Table 4 Error in respiratory rate estimation using 90 s and best-suited window sizes (unit for MAE and RMSE = breath counts per minute)

4.3 Comparison with State-of-the-Art Respiratory Rate Estimation Algorithms

The performance of the proposed algorithm was compared with Karlen et al. [20], Pimentel et al. [49], Nilsson et al. [50] and Fleming et al. [51]. These algorithms are representative of key studies that are either state-of-the-art or being considered benchmark investigations. Table 5 shows the values of MAE for each algorithm using a window size of 32 and 64 s. The proposed algorithm gives compatible accuracy to the existing algorithms with the MAE of 3.97 (breaths count per minute) and 3.35 (breaths count per minute) for each window, respectively. The algorithm also gives the lowest MAE value i.e., 2.05 if the best window size for each subject is used.

Table 5 Comparison of proposed respiratory rate estimation algorithm: Mean Absolute Error (MAE) and Window Sizes

5 Conclusion

In this paper, we proposed an algorithm to extract the respiratory rate from a PPG signal. The algorithm is based on three steps that are pre-processing, signal analysis, and post-processing. In the pre-processing stage, the signal is analysed for required signal extraction, filtration of the signal above and below the expected range, and peak enhancement for increasing the signal to noise ratio. In the signal analysis stage, peak detection, peak to peak interval, error in peak detection and correction, updated peak to peak interval, calculation of different time-series measurements and estimation of respiratory rate is done. As the amplitude of the PPG signal is affected by respiratory rate, in the final stage, scaling is performed based on amplitude variation.
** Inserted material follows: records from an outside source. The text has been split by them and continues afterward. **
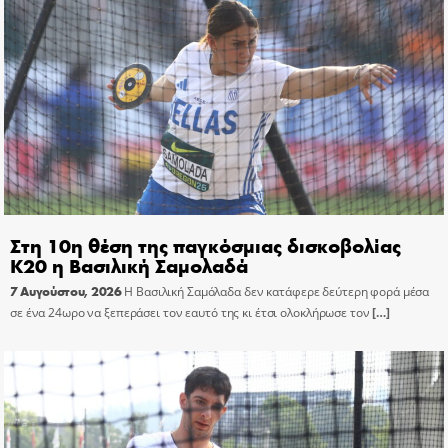
Στη 10η θέση της παγκόσμιας δισκοβολίας
Κ20 η Βασιλική Σαμολαδά
7 Αυγούστου, 2026
Η Βασιλική Σαμόλαδα δεν κατάφερε δεύτερη φορά μέσα
σε ένα 24ωρο να ξεπεράσει τον εαυτό της κι έτσι ολοκλήρωσε τον
[…]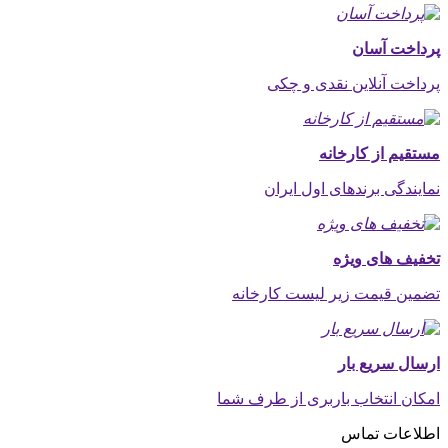
پرداخت آسان
پرداخت آنلاین نقدی و چکی
مستقیم از کارخانه
نمایندگی برندهای اول ایران
تخفیف های ویژه
تضمین قیمت زیر لیست کارخانه
ارسال سریع بار
امکان انتخاب باربری از طرف شما
اطلاعات تماس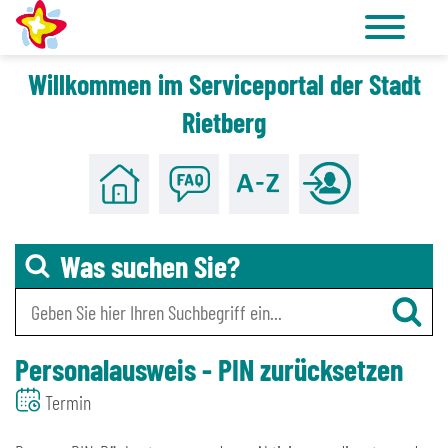
Willkommen im Serviceportal der Stadt
Zu den Tools für Barrierefreiheit
Zum Hauptinhalt
Rietberg
Was suchen Sie?
Personalausweis - PIN zurücksetzen
Termin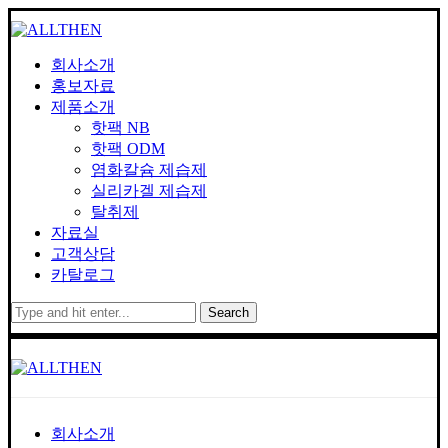
회사소개
홍보자료
제품소개
핫팩 NB
핫팩 ODM
염화칼슘 제습제
실리카겔 제습제
탈취제
자료실
고객상담
카탈로그
Search
회사소개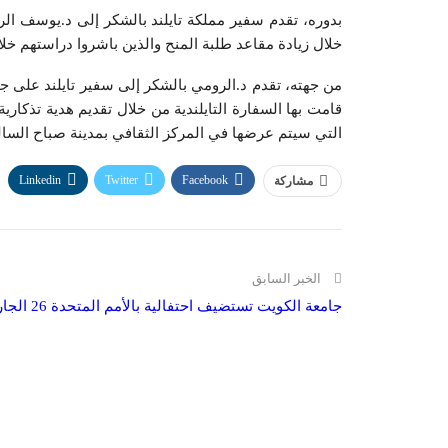
بدوره، تقدم سفير مملكة تايلند بالشكر إلى د.يوسف الر
خلال زيادة مقاعد طلبة المنح والذين باشروا دراستهم خل
من جهته، تقدم د.الرومي بالشكر إلى سفير تايلند على جهو
قامت بها السفارة التايلندية من خلال تقديم هدية تذكار
التي سيتم عرضها في المركز الثقافي بمدينة صباح السالم
Linkedin
Twitter
Facebook
مشاركة
الخبر السابق
جامعة الكويت تستضيف احتفالية بالأمم المتحدة 26 الجاري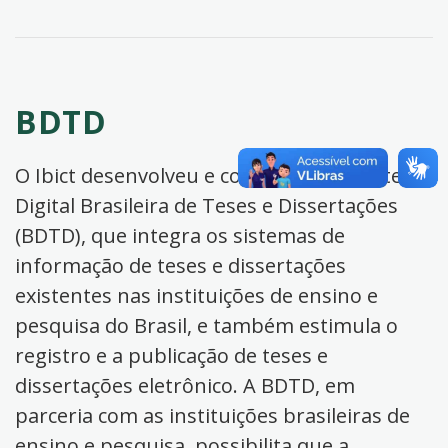
BDTD
O Ibict desenvolveu e coordena a Biblioteca
Digital Brasileira de Teses e Dissertações
(BDTD), que integra os sistemas de
informação de teses e dissertações
existentes nas instituições de ensino e
pesquisa do Brasil, e também estimula o
registro e a publicação de teses e
dissertações eletrônico. A BDTD, em
parceria com as instituições brasileiras de
ensino e pesquisa, possibilita que a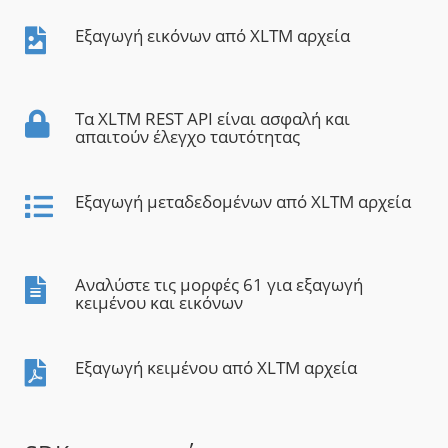
Εξαγωγή εικόνων από XLTM αρχεία
Τα XLTM REST API είναι ασφαλή και
απαιτούν έλεγχο ταυτότητας
Εξαγωγή μεταδεδομένων από XLTM αρχεία
Αναλύστε τις μορφές 61 για εξαγωγή
κειμένου και εικόνων
Εξαγωγή κειμένου από XLTM αρχεία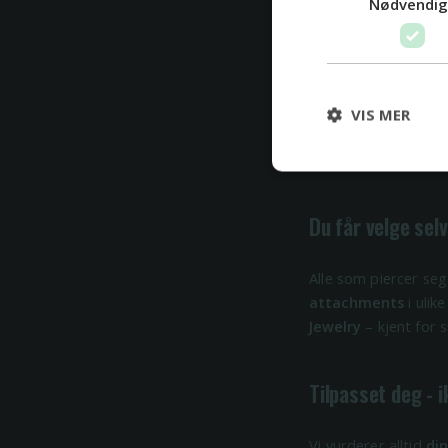
Nødvendi
Innvendig gjenge 
Alle våre smykker e
VIS MER
risper opp huden un
helingsperiode.
Du får velge selv
Alle som piercer seg
attachments
i ulik
Jewelry
– kjent for s
Tilpasset deg - 
Vi vurderer alltid
di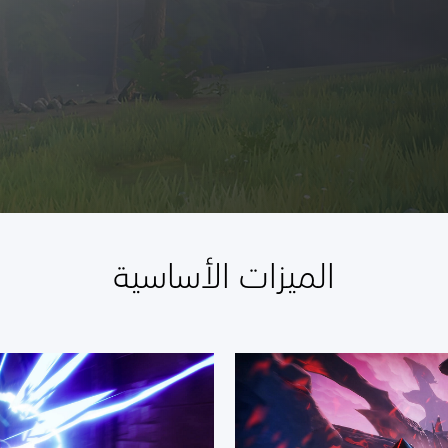
الميزات الأساسية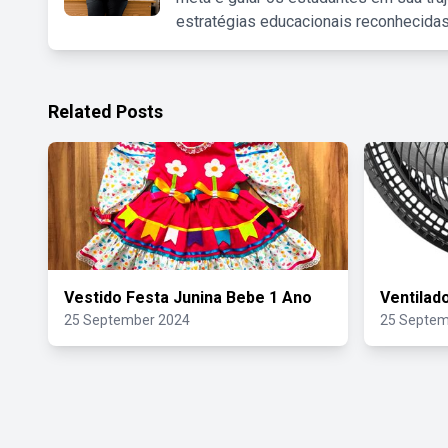
estratégias educacionais reconhecidas
Related Posts
Vestido Festa Junina Bebe 1 Ano
Ventilad
25 September 2024
25 Septem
For the validation of the proposed algorithm, we used the BIDMC signal set and calculated the mean absolute error and root mean squared error. One of the aims of this study was to determine the impact of different window sizes on the calculation of respiratory rate in real-time. The results in Fig. 4 suggest that a window size of 90 s is best for estimation of respiratory rate using the BIDMC signal set, as it gives minimum MAE and RMSE values. The best window size to estimate the respiratory rate differs from person to person. If the best window size for each subject is used for the error analysis, then the maximum MAE and RMSE of our algorithm decrease to 2.05 (breaths count per minute) and 2.47 (breaths count per minute), respectively (see Table 4).
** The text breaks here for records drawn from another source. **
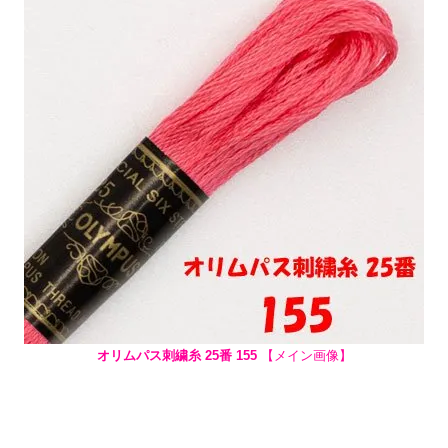
オリムパス刺繍糸 25番 155
【メイン画像】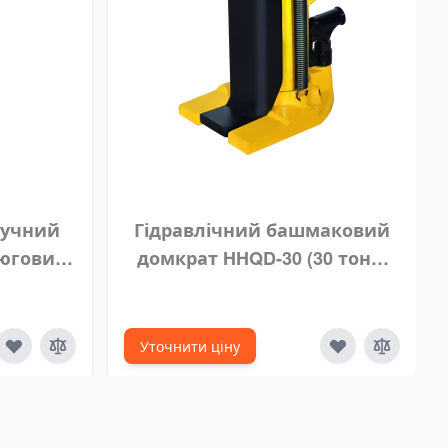
ручний
Гідравлічний башмаковий
цюговий
домкрат HHQD-30 (30 тонн,
и 10 м
хід 160 мм)
Уточнити ціну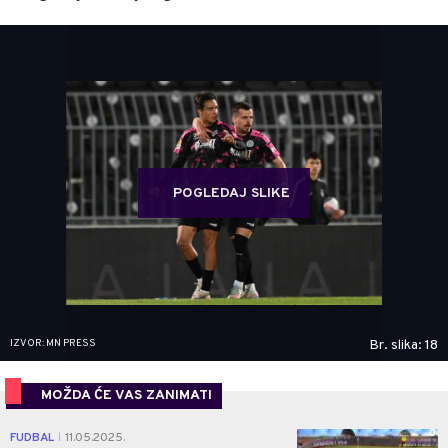
POGLEDAJ SLIKE
IZVOR: MN PRESS
Br. slika: 18
MOŽDA ĆE VAS ZANIMATI
0
FUDBAL
11.05.2025.
|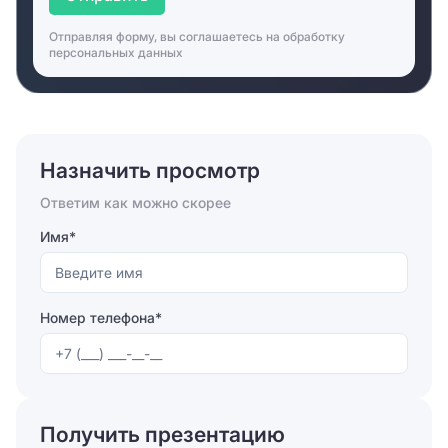
Отправляя форму, вы соглашаетесь на
обработку
персональных данных
Назначить просмотр
Ответим как можно скорее
Имя*
Номер телефона*
Отправляя форму, вы соглашаетесь на
обработку
персональных данных
Получить презентацию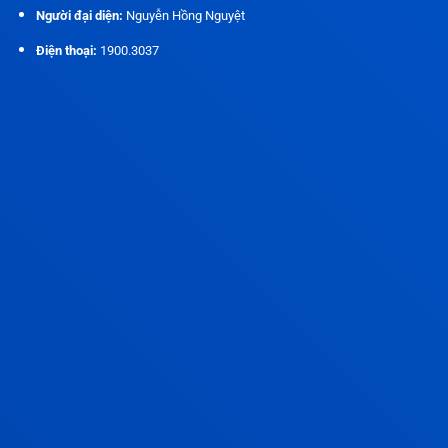
Người đại diện:
Nguyễn Hồng Nguyệt
Điện thoại:
1900.3037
In the future, the scaling technique will be improved which will eventually improve the estimation accuracy furthermore. The scaling value is the only hyperparameter that might need to be determined empirically. The default method of scaling does work for most of the PPG data but may require improvement in some cases. To solve this problem, the algorithm needs to be evaluated on different datasets to determine a more generalizable scaling value to estimate the respiratory rate accurately.

The developed algorithm can estimate the respiratory rate from the PPG signal collected through a pulse oximeter to provide a simple, cheap, and signal-sensor solution. Integration of the proposed algorithm to a commercially available pulse oximetry device would expand its functionality from the measurement of oxygen saturation level (SpO2) and heart rate to the continuous measurement of the respiratory rate with great efficiency in the clinical setting as well as in the ambulatory home-based environment.